Information supplied section start
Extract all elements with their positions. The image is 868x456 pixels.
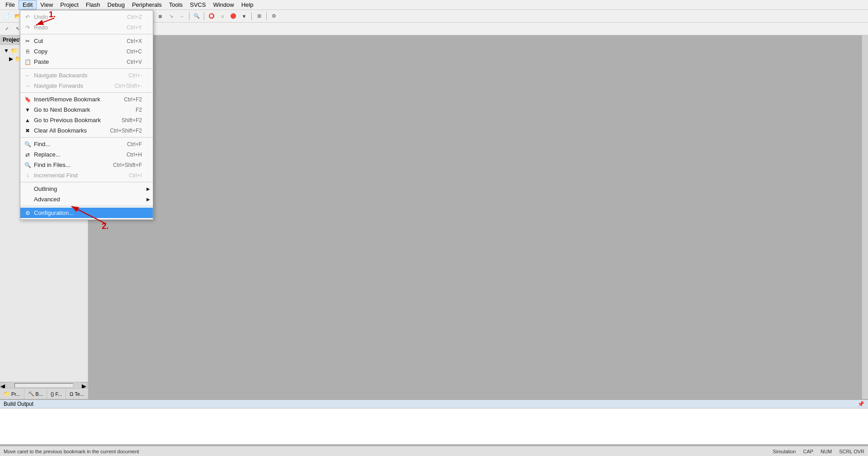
nav-forward-icon: → [23, 81, 32, 90]
toolbar-window[interactable]: ⊞ [254, 11, 264, 21]
menu-undo[interactable]: ↶ Undo Ctrl+Z [20, 12, 153, 22]
sidebar-tab-project[interactable]: 📁 Pr... [0, 389, 24, 399]
clear-bookmarks-shortcut: Ctrl+Shift+F2 [110, 128, 142, 134]
copy-shortcut: Ctrl+C [127, 48, 142, 55]
edit-dropdown-menu: ↶ Undo Ctrl+Z ↷ Redo Ctrl+Y ✂ Cut Ctrl+X… [20, 10, 153, 220]
sidebar-tab-templates[interactable]: Ω Te... [66, 389, 88, 399]
find-files-label: Find in Files... [34, 162, 71, 168]
menu-paste[interactable]: 📋 Paste Ctrl+V [20, 57, 153, 67]
menu-find-files[interactable]: 🔍 Find in Files... Ctrl+Shift+F [20, 160, 153, 170]
toolbar-new[interactable]: 📄 [2, 11, 12, 21]
scrollbar-track[interactable] [14, 383, 73, 388]
menu-svcs[interactable]: SVCS [186, 0, 209, 10]
toolbar-dropdown[interactable]: ▼ [239, 11, 249, 21]
paste-shortcut: Ctrl+V [127, 59, 142, 65]
build-tab-icon: 🔨 [28, 391, 34, 397]
scrollbar-right-btn[interactable]: ▶ [81, 382, 88, 389]
templates-tab-icon: Ω [70, 391, 73, 397]
statusbar-right: Simulation CAP NUM SCRL OVR [773, 449, 864, 454]
menu-redo[interactable]: ↷ Redo Ctrl+Y [20, 22, 153, 33]
replace-label: Replace... [34, 151, 61, 158]
toolbar-debug-step[interactable]: ↘ [166, 11, 176, 21]
build-tab-label: B... [36, 391, 43, 397]
toolbar-debug-stop[interactable]: ⏹ [155, 11, 165, 21]
toolbar-circle2[interactable]: ○ [217, 11, 227, 21]
advanced-icon [23, 195, 32, 204]
redo-icon: ↷ [23, 23, 32, 32]
toolbar-circle[interactable]: ⭕ [207, 11, 217, 21]
menu-advanced[interactable]: Advanced ▶ [20, 194, 153, 204]
menu-file[interactable]: File [2, 0, 19, 10]
scrollbar-right[interactable] [862, 35, 868, 399]
insert-bookmark-shortcut: Ctrl+F2 [124, 96, 142, 103]
menu-flash[interactable]: Flash [82, 0, 104, 10]
find-label: Find... [34, 141, 50, 147]
content-area [88, 35, 862, 399]
sidebar-title: Project [3, 37, 21, 43]
menu-peripherals[interactable]: Peripherals [128, 0, 165, 10]
config-icon: ⚙ [23, 209, 32, 218]
prev-bookmark-shortcut: Shift+F2 [122, 117, 142, 124]
prev-bookmark-icon: ▲ [23, 116, 32, 125]
replace-shortcut: Ctrl+H [127, 152, 142, 158]
sidebar-scrollbar[interactable]: ◀ ▶ [0, 382, 88, 388]
project-tab-icon: 📁 [4, 391, 10, 397]
advanced-label: Advanced [34, 196, 60, 203]
find-shortcut: Ctrl+F [127, 141, 142, 147]
configuration-label: Configuration... [34, 209, 74, 216]
sep-1 [20, 34, 153, 34]
menu-find[interactable]: 🔍 Find... Ctrl+F [20, 139, 153, 149]
menu-edit[interactable]: Edit [19, 0, 37, 10]
toolbar-red[interactable]: 🔴 [228, 11, 238, 21]
menu-project[interactable]: Project [57, 0, 82, 10]
toolbar-search[interactable]: 🔍 [192, 11, 202, 21]
menu-view[interactable]: View [37, 0, 57, 10]
menu-inc-find[interactable]: ↕ Incremental Find Ctrl+I [20, 170, 153, 180]
menu-debug[interactable]: Debug [104, 0, 128, 10]
find-files-icon: 🔍 [23, 161, 32, 170]
menu-nav-forward[interactable]: → Navigate Forwards Ctrl+Shift+- [20, 81, 153, 91]
menu-window[interactable]: Window [209, 0, 237, 10]
sidebar-tab-build[interactable]: 🔨 B... [24, 389, 47, 399]
scrollbar-left-btn[interactable]: ◀ [0, 382, 6, 389]
menu-replace[interactable]: ⇄ Replace... Ctrl+H [20, 149, 153, 160]
menu-nav-back[interactable]: ← Navigate Backwards Ctrl+- [20, 70, 153, 81]
cut-icon: ✂ [23, 37, 32, 46]
replace-icon: ⇄ [23, 150, 32, 159]
menu-configuration[interactable]: ⚙ Configuration... [20, 208, 153, 218]
build-output-pin[interactable]: 📌 [858, 401, 864, 407]
redo-shortcut: Ctrl+Y [127, 24, 142, 31]
find-icon: 🔍 [23, 140, 32, 149]
menu-insert-bookmark[interactable]: 🔖 Insert/Remove Bookmark Ctrl+F2 [20, 94, 153, 104]
status-cap: CAP [803, 449, 813, 454]
menu-outlining[interactable]: Outlining ▶ [20, 184, 153, 194]
sidebar-tabs: 📁 Pr... 🔨 B... {} F... Ω Te... [0, 388, 88, 399]
status-message: Move caret to the previous bookmark in t… [4, 449, 139, 454]
menu-cut[interactable]: ✂ Cut Ctrl+X [20, 36, 153, 46]
toolbar-debug-over[interactable]: → [177, 11, 187, 21]
templates-tab-label: Te... [75, 391, 84, 397]
menu-clear-bookmarks[interactable]: ✖ Clear All Bookmarks Ctrl+Shift+F2 [20, 125, 153, 136]
menu-tools[interactable]: Tools [165, 0, 186, 10]
toolbar-settings[interactable]: ⚙ [269, 11, 279, 21]
sep-2 [20, 68, 153, 69]
sep-4 [20, 137, 153, 138]
inc-find-shortcut: Ctrl+I [129, 172, 142, 179]
status-simulation: Simulation [773, 449, 796, 454]
menu-next-bookmark[interactable]: ▼ Go to Next Bookmark F2 [20, 104, 153, 115]
toolbar-sep-6 [251, 12, 252, 20]
copy-icon: ⎘ [23, 47, 32, 56]
sep-3 [20, 92, 153, 93]
toolbar2-check[interactable]: ✓ [2, 24, 12, 34]
menu-prev-bookmark[interactable]: ▲ Go to Previous Bookmark Shift+F2 [20, 115, 153, 125]
build-output-content [0, 408, 868, 444]
menu-copy[interactable]: ⎘ Copy Ctrl+C [20, 46, 153, 57]
nav-back-icon: ← [23, 71, 32, 80]
undo-shortcut: Ctrl+Z [127, 14, 142, 20]
bookmark-icon: 🔖 [23, 95, 32, 104]
status-scrl: SCRL OVR [839, 449, 864, 454]
nav-back-shortcut: Ctrl+- [128, 72, 142, 79]
menu-help[interactable]: Help [238, 0, 257, 10]
sidebar-tab-files[interactable]: {} F... [47, 389, 66, 399]
find-files-shortcut: Ctrl+Shift+F [113, 162, 142, 168]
Information supplied section end
*What this task involves:* The required answer is the number of lines in the listing above that contain the word "files", with nothing added.

*Output for this task:* 5